Colunas | Mídia

Não há discordância: houve flagrante desequilíbrio na cobertura e o maior número de matérias positivas favoreceu o PSDB.

Uma das novidades das eleições de 2006 é que pelo menos três instituições independentes fizeram o acompanhamento da cobertura que a grande mídia ofereceu dos candidatos a presidente da República. Apesar de os veículos observados não terem sido exatamente os mesmos e de pequenas diferenças metodológicas, não há discordância sobre o resultado: houve flagrante desequilíbrio na cobertura e o maior número de matérias positivas favoreceu o PSDB.

O desequilíbrio atingiu seu ápice às vésperas da realização do primeiro turno, quando um delegado da Polícia Federal fez fotos do dinheiro apreendido para pagamento do chamado “dossiê Vedoin” e convocou jornalistas para acertar sua divulgação, que passou, então, a dominar o noticiário.

O fato provocou a reação da revista CartaCapital, que em duas reportagens de capa consecutivas (edições 415 e 416) denunciou uma “trama” para levar as eleições ao segundo turno.

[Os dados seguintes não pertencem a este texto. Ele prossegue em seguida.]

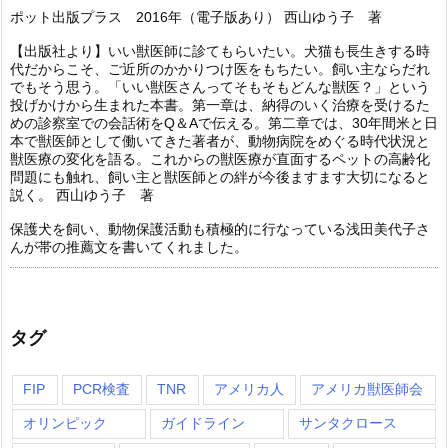
ポット出版プラス 2016年（電子版あり） 西山ゆう子 著
【出版社より】いい獣医師に診てもらいたい。犬猫も長生きする時
代だからこそ、ご近所のかかりつけ医をもちたい。飼い主ならだれ
でもそう思う。「いい獣医さんってそもそもどんな獣医？」という
投げかけから生まれた本書。第一章は、納得のいく治療を受けるた
めの診察室での会話術をQ＆Aで伝える。第二章では、30年間米と日
本で獣医師として働いてきた著者が、動物病院をめぐる時代状況と
獣医療の変化を語る。これからの獣医療が直面するペットの高齢化
問題にも触れ、飼い主と獣医師との絆が今後ますます大切になると
説く。 西山ゆう子 著
保護犬を飼い、動物保護活動も積極的に行なっている浅田美代子さ
んが帯の推薦文を書いてくれました。
タグ
FIP
PCR検査
TNR
アメリカ人
アメリカ獣医師会
オリンピック
ガイドライン
サンタクロース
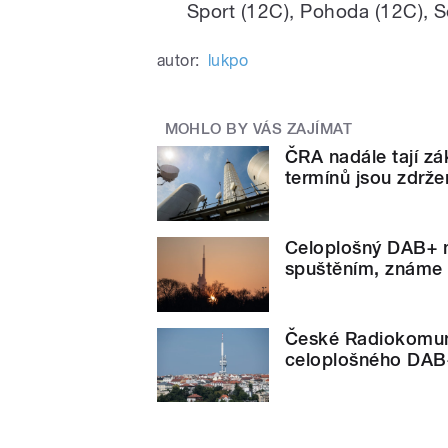
Sport (12C), Pohoda (12C), S
autor:
lukpo
MOHLO BY VÁS ZAJÍMAT
ČRA nadále tají z
termínů jsou zdrže
Celoplošný DAB+ m
spuštěním, známe 
České Radiokomunik
celoplošného DAB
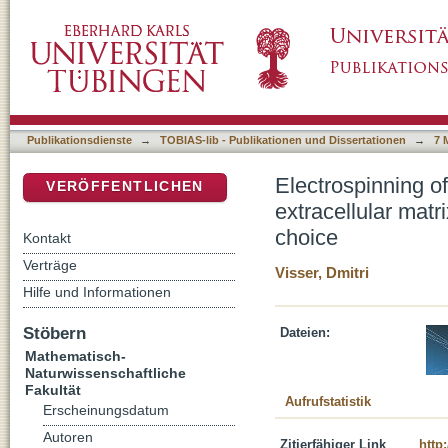
Electrospinning of biomimetic scaffolds: Why
DSpace Repositorium (Manakin basiert)
need not be the first material of choice
Publikationsdienste
→
TOBIAS-lib - Publikationen und Dissertationen
→
7 
Electrospinning o
VERÖFFENTLICHEN
extracellular matr
choice
Kontakt
Verträge
Visser, Dmitri
Hilfe und Informationen
Stöbern
Dateien:
Mathematisch-
Naturwissenschaftliche
Fakultät
Aufrufstatistik
Erscheinungsdatum
Autoren
Zitierfähiger Link
http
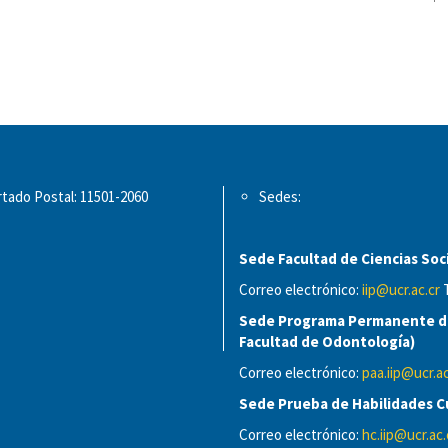
tado Postal: 11501-2060
Sedes:
Sede Facultad de Ciencias Soci
Correo electrónico:
iip@ucr.ac.cr
T
Sede Programa Permanente de
Facultad de Odontología)
Correo electrónico:
paa.iip@ucr.ac
Sede Prueba de Habilidades Cu
Correo electrónico:
hc.iip@ucr.ac.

Essas reportagens tiveram grande repercussão, sobretudo em blogs e sites na internet, obrigando a grande mídia a se explicar publicamente.

Não é a primeira vez que se tenta interferir diretamente no processo eleitoral. São conhecidas, por exemplo, as polêmicas causadas pela atuação da Rede Globo em episódios relativos às eleições para governador do Rio de Janeiro em 1982; à campanha das Diretas Já, em 1984; e ao segundo turno das eleições presidenciais de 1989.

Além do acompanhamento independente da cobertura da grande mídia, o que haveria, então, de novo em 2006? Primeiro, o papel e as responsabilidades da mídia entraram na agenda pública. Percebe-se hoje que o reconhecimento da importância da mídia e o questionamento de sua atuação já alcançam a periferia dos grandes centros urbanos e estão nos movimentos sociais e setores organizados da sociedade.

Segundo, houve um claro descolamento da opinião dominante na grande mídia – em particular entre os chamados “formadores de opinião” – e da opinião da maioria da população.

Em terceiro lugar, houve um significativo avanço na importância dos sites e dos blogs no debate eleitoral. A web – apesar de seu alcance ainda relativamente reduzido – consegue oferecer uma pluralidade e uma diversidade de informações e opiniões que a grande mídia, com seu discurso homogêneo, simplesmente não oferece. Dessa forma, sobretudo o “consumidor” da mídia impressa, passa a ter acesso a contraditórios que não eram disponíveis.

Mas a grande novidade dessa eleição certamente foi o aparecimento de uma nova consciência cidadã, que não se contenta com umas poucas fontes oligopolistas de informação, tem condições de buscar e até mesmo de criar fontes alternativas e se recusa a seguir os autoproclamados “formadores de opinião”.

Na medida em que aumenta o feixe de relações sociais ao qual o cidadão comum está interligado, diminui o poder de influência direta da grande mídia. Há cada vez mais mediações entre as informações midiáticas e a forma de seu “consumo” pela maioria da população.

Esse fato novo coloca para a grande mídia a questão fundamental de sua credibilidade. Existe um número cada vez maior de brasileiros que têm acesso a pontos de vista discordantes daqueles dominantes e, mais ainda, que podem verificar, direta ou indiretamente, a veracidade da informação que está recebendo. E a grande mídia terá de se adaptar à nova situação para sobreviver.

Por outro lado, à medida que aumenta a consciência cidadã sobre a importância da mídia, aumenta também a capacidade de organização e de demanda da sociedade no sentido de que o poder público implemente políticas que garantam o avanço da democratização da comunicação em nosso país.

Venício A. de Lima é jornalista e sociólogo, autor de Mídia e Política.